At some time in the future, I might share with folks a few of the wickéd and entirely inappropriate stories about retribution against those who have done harm to the wrong computer users.

Not that I'd recommend any of that mean-spirited and wholly unforgiving activity, mind you.


The Dark Wraith always turns the other cheek.

Fri Aug 05, 02:24:29 PM EDT  
 Anonymous blogged...

You know: practical math.


The Dark Wraith strives to connect with the audience.


Ever think of teaching 7th & 8th grade math in a private school for boys?

.......

- oddjob

Fri Aug 05, 02:51:23 PM EDT  
 Dark Wraith blogged...

Good afternoon, OddJob.

For several years, I was a substitute teacher in a co-ed, K-8, private school. The kids seemed to just love it when I'd show up in their English classes or their math classes.

The owner of the school did not, however, care for me all that much. (Come to think of it, the woman hated my guts.) Eventually, she found someone else who would show up on a few minutes' notice.


The Dark Wraith did acquire some really good teaching skills there, though.

Fri Aug 05, 03:52:30 PM EDT  
 Missouri Mule blogged...

Afternoon, Dark One,

Sure, cyberspace done me wrong but the "Internets" is our friend.
I decided to try to change my cable service too this week because as long as you're trying to gouge your eyes out, you might as well do a twofer, no?
There's just nut'in like forty-five minutes on hold with more schizophrenic, computer-generated Muzak selctions, it was like having Sibil as a DJ. First rockabilly, then classical, then Manilow, then gangsta rap.
I was told, every twenty seconds or so, that "all our representatives are assisting other customers." I was seized with an irrational hatred of these "other customers." Who were they and what made them so frikkin' special? Hells bells, I rode the short bus too.
All's well that ends well and I finally got a very helpful humans on the phone but the cost to my sanity was great. Isn't that right, chair?

Fri Aug 05, 04:41:54 PM EDT  
 Anonymous blogged...

Oh, MoMu, you have touched on a particular sore spot of mine!

LOLOLOLOL!

- oddjob

Fri Aug 05, 06:49:47 PM EDT  
 SB Gypsy blogged...

MM,

Am I the only one reduced to yelling back at the phone: "If you truly valued your customers as much as you profess, you would hire enough Customer Service drones, and I would not be waiting on hold for 20 minutes!!!!"


....Sometimes the boss comes into the office to see what all the ruckus is about.

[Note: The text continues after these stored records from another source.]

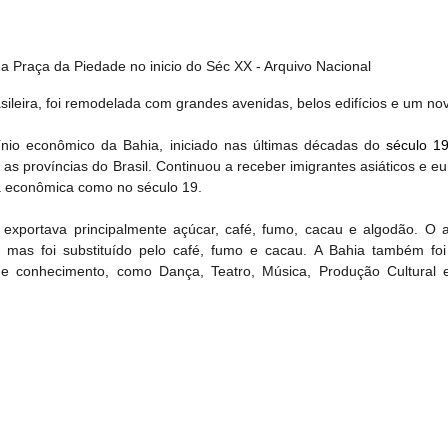
 Praça da Piedade no inicio do Séc XX - Arquivo Nacional 
ileira, foi remodelada com grandes avenidas, belos edifícios e um nov
nio econômico da Bahia, iniciado nas últimas décadas do 
século 1
s as províncias do Brasil. Continuou a receber imigrantes asiáticos e e
 econômica como no século 19.
 exportava principalmente açúcar, café, fumo, cacau e algodão. O a
, mas foi substituído pelo café, fumo e cacau. A Bahia também foi 
conhecimento, como Dança, Teatro, Música, Produção Cultural e 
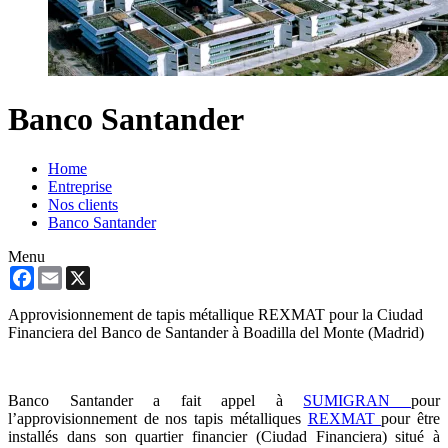
Banco Santander
Home
Entreprise
Nos clients
Banco Santander
Menu
Facebook
Email
X
Approvisionnement de tapis métallique REXMAT pour la Ciudad
Financiera del Banco de Santander à Boadilla del Monte (Madrid)
Banco Santander a fait appel à
SUMIGRAN
pour
l’approvisionnement de nos tapis métalliques
REXMAT
pour être
installés dans son quartier financier (Ciudad Financiera) situé à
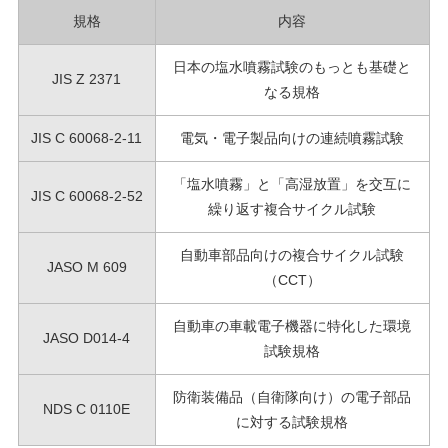
規格
内容
日本の塩水噴霧試験のもっとも基礎と
JIS Z 2371
なる規格
JIS C 60068-2-11
電気・電子製品向けの連続噴霧試験
「塩水噴霧」と「高湿放置」を交互に
JIS C 60068-2-52
繰り返す複合サイクル試験
自動車部品向けの複合サイクル試験
JASO M 609
（CCT）
自動車の車載電子機器に特化した環境
JASO D014-4
試験規格
防衛装備品（自衛隊向け）の電子部品
NDS C 0110E
に対する試験規格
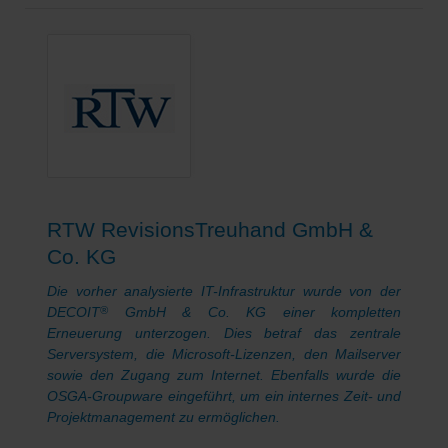
RTW RevisionsTreuhand GmbH &
Co. KG
Die vorher analysierte IT-Infrastruktur wurde von der
DECOIT
GmbH & Co. KG einer kompletten
®
Erneuerung unterzogen. Dies betraf das zentrale
Serversystem, die Microsoft-Lizenzen, den Mailserver
sowie den Zugang zum Internet. Ebenfalls wurde die
OSGA-Groupware eingeführt, um ein internes Zeit- und
Projektmanagement zu ermöglichen.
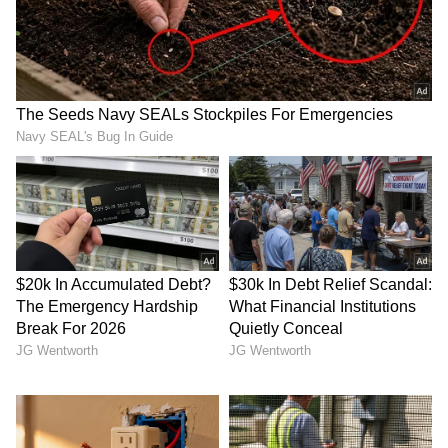
சென்றுவிடுகின்றன. இந்த சோப்பு
எச்சங்கள் நாளடைவில் காற்றில் உள்ள
தூசிகளுடன் சேர்ந்து வெள்ளை துணிகளை
மங்கலாகவும், சாம்பல் நிறமாகவும்
மாற்றிவிடுகின்றன.
இங்குதான் வெள்ளை வினிகரின் பங்கு
முக்கியத்துவம் பெறுகிறது. வினிகரில்
உள்ள லேசான அமிலத்தன்மை (Mild Acidity),
துணிகளில் படிந்திருக்கும் சோப்பு
எச்சங்களையும், கடின நீரால் ஏற்படும் தாது
படிவங்களையும் வேரோடு கரைத்து
வெளியேற்றுகிறது. இதனால், மங்கிப்
போன வெள்ளை வேஷ்டிகளும், பள்ளி
சீருடைகளும் மீண்டும் தும்பை பூ போன்ற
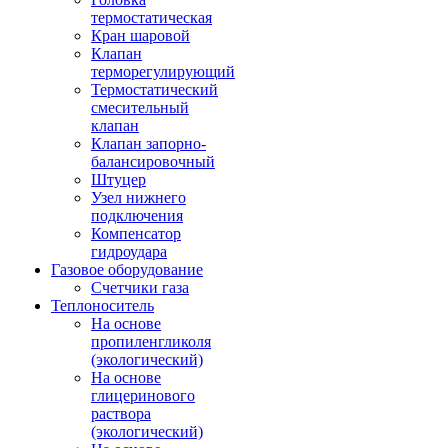
термостатическая
Кран шаровой
Клапан
терморегулирующий
Термостатический
смесительный
клапан
Клапан запорно-
балансировочный
Штуцер
Узел нижнего
подключения
Компенсатор
гидроудара
Газовое оборудование
Счетчики газа
Теплоноситель
На основе
пропиленгликоля
(экологический)
На основе
глицеринового
раствора
(экологический)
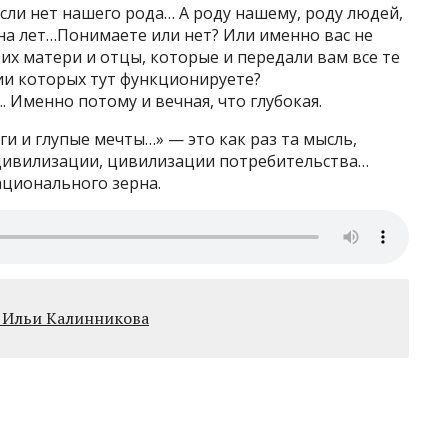
 если нет нашего рода… А роду нашему, роду людей,
она лет…Понимаете или нет? Или именно вас не
их матери и отцы, которые и передали вам все те
ии которых тут функционируете?
. Именно потому и вечная, что глубокая.
ги и глупые мечты…» — это как раз та мысль,
цивилизации, цивилизации потребительства…
ционального зерна.
 Ильи Калинникова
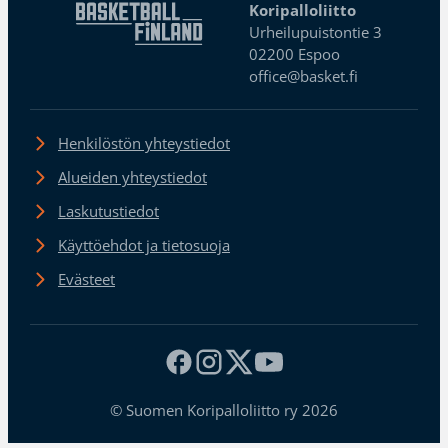
Koripalloliitto
Urheilupuistontie 3
02200 Espoo
office@basket.fi
Henkilöstön yhteystiedot
Alueiden yhteystiedot
Laskutustiedot
Käyttöehdot ja tietosuoja
Evästeet
© Suomen Koripalloliitto ry 2026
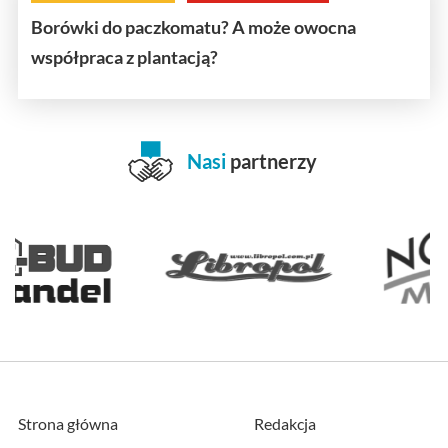
Borówki do paczkomatu? A może owocna
współpraca z plantacją?
Nasi
partnerzy
Strona główna
Redakcja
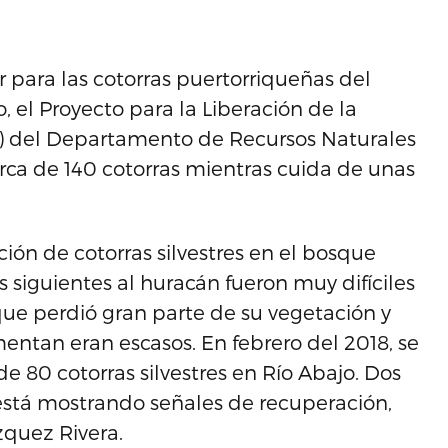
 para las cotorras puertorriqueñas del
 el Proyecto para la Liberación de la
a) del Departamento de Recursos Naturales
rca de 140 cotorras mientras cuida de unas
ión de cotorras silvestres en el bosque
 siguientes al huracán fueron muy difíciles
sque perdió gran parte de su vegetación y
imentan eran escasos. En febrero del 2018, se
80 cotorras silvestres en Río Abajo. Dos
está mostrando señales de recuperación,
zquez Rivera.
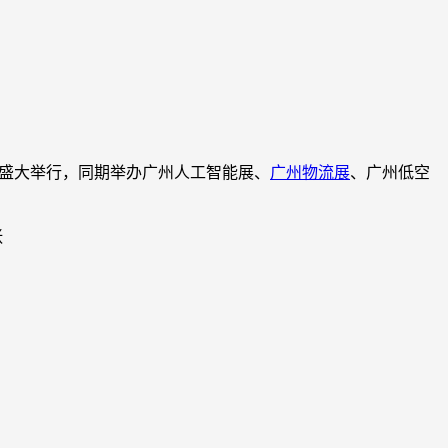
8.2馆盛大举行，同期举办广州人工智能展、
广州物流展
、广州低空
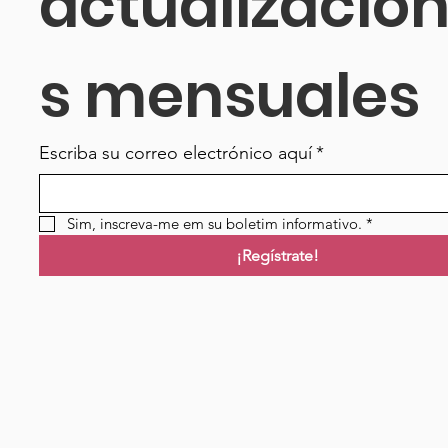
actualizacio
s mensuales
Escriba su correo electrónico aquí
*
Sim, inscreva-me em su boletim informativo.
*
¡Regístrate!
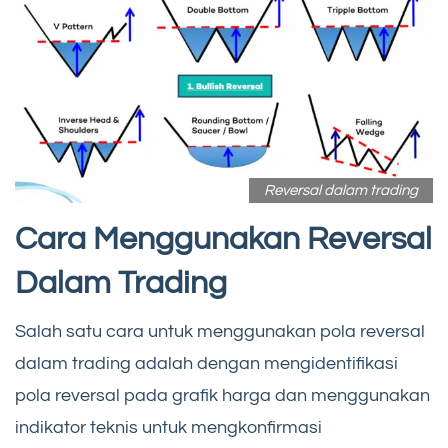
Reversal dalam trading
Cara Menggunakan Reversal
Dalam Trading
Salah satu cara untuk menggunakan pola reversal
dalam trading adalah dengan mengidentifikasi
pola reversal pada grafik harga dan menggunakan
indikator teknis untuk mengkonfirmasi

Sat Aug 06, 09:33:32 AM EDT  
 lenin's ghost blogged...

i've always believed the KISS principal (keep it simple, stupid) to be one of the finest teaching tools.
i DO enjoy practical math!

Mon Aug 08, 01:43:04 AM EDT  
 Dark Wraith blogged...

Good afternoon, Lenin's Ghost.

Yes, practical math can be so darned practical sometimes. In the present case, the math is practical on many levels. For one thing, it practically makes you want to move to the mountains of Montana. For another thing, it makes you want to build an underground bomb shelter once you've moved to the mountains of Montana.


The Dark Wraith has provided the tools necessary for practically anyone to be paranoid.